The third stage is from June 8th to June 19th. The market slump during this period mainly came from the thunderstorms of various CEFI institutions. Rome wasn’t built in a day, but Rome can fall in a day. The DEFI market on the chain is shaky, the impact of LUNA is far-reaching than expected, and even affects LIDO, and stETH has also decoupled (strictly speaking, there is no anchoring relationship between stETH and ETH, stETH is just a futures contract of ETH). Celsius was first affected by this and was forced to suspend all withdrawals. After that, there was news that Three Arrows Capital was in crisis – as the main support institution of LUNA and the super-large account of stETH, they faced more than $400 million in loans to be repaid. To make matters worse, according to a report by Sean Farrell, head of digital asset strategy at FSInsight, the founders of Three Arrows Capital, Su Zhu and Kyle Davies, used their reputations to “borrow against almost every institutional lender in the industry,” including Voyager Digital, Babel Finance and BlockFi, Three Arrows Capital purchased most of their assets through debt and leverage, and the mortgage ratio is very small. For a time, off-chain exchanges, lenders, and hedge funds were all spared, insolvent, illiquid or liquidated in the midst of this crisis. Other affected institutional investors or individuals also chose to withdraw their liquidity during the crisis to protect themselves. On June 18, BTC fell below the 2017 high of $20,000 and reached a true low of $17,708.

History just repeats itself

Roger Lowenstein has a book called When Genius Failed: The Rise and Fall of Long-Term Capital Management, which restores the rise and fall of Long-Term Capital Management (LTCM) in those years. There is a sentence in it, derivatives are new things, but Panic is as old as the market.

That year was 1998.

Derivatives that we are familiar with, including options, futures, etc., still belonged to the category of financial innovation in that year.

Founded in 1994 by the head of bond trading at the legendary Wall Street firm Salomon Brothers, LTCM conducts highly leveraged arbitrage in the bond market. Its board members include Myron Scholes and Robert C. Merton, who shared the Nobel Prize in Economics in 1997 for their development of the famous BS model for option pricing.

LTCM, which was in the limelight at the time, used a strategy that now seems simple — mean reversion, betting on the returns they would get when the market would revert to the mean, with the implicit assumption that the market wouldn’t deviate from it.” norm” is too long. For many years, when the market was functioning normally, that was true. LTCM handed over an annualized 21%, 43% and 41% of satisfactory answers to investors in the first three years respectively, making all Wall Street bankers flock to it. Funds entered into thousands of derivatives contracts, with nearly all banks being their creditors at the time, covering more than $1 trillion worth of exposure.

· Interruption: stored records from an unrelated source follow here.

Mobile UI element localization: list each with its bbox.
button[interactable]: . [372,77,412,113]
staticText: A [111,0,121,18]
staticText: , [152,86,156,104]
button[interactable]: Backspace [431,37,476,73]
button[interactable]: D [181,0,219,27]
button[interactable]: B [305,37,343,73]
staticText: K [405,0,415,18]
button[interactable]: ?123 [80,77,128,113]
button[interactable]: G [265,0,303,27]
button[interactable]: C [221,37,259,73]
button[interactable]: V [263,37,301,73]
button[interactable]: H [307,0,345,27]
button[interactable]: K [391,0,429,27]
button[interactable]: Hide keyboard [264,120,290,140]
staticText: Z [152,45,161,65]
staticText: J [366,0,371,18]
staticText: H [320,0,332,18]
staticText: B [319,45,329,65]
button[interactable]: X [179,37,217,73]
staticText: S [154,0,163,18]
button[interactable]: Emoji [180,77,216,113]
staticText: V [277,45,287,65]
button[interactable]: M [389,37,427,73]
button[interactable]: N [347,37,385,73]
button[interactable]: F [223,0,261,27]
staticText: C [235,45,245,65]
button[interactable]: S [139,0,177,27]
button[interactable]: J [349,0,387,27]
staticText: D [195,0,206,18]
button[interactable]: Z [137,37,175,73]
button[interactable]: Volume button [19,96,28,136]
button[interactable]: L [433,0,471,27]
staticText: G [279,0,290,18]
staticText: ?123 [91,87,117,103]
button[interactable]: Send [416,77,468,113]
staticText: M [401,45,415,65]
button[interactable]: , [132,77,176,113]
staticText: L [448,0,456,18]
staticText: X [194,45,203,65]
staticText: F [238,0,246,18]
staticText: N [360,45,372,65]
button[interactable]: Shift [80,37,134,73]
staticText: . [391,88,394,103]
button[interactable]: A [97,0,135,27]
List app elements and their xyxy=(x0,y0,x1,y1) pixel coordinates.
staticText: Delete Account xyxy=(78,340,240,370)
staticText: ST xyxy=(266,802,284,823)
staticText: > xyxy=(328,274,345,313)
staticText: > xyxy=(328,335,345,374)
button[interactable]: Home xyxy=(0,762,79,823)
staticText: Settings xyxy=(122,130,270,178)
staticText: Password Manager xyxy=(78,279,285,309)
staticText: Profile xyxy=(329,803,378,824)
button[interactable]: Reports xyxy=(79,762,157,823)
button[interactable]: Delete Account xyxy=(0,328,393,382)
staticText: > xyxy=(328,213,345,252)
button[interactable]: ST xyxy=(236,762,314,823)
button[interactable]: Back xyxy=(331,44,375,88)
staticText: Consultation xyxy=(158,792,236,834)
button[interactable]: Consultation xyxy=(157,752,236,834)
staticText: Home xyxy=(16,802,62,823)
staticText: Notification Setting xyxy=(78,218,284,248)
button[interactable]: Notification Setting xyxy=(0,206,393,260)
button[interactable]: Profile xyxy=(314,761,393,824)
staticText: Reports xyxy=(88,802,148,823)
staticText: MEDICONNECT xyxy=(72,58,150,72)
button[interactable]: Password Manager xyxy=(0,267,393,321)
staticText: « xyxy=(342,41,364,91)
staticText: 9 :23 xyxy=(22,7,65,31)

However, this strategy of betting that the market will always return to “norm” failed – it should be said that they did not wait for the day when the market returned to normal before LTCM collapsed. Black swan events still happen. The global panic caused by the Russian financial crisis has investors around the world selling everything, and LTCM is betting that yield spreads have not returned to normal as they had expected, but instead widened. Suddenly, tens of billions of leveraged trading strategies are losing money. Funds were forced to close their positions, exacerbating systemic risk for all investors.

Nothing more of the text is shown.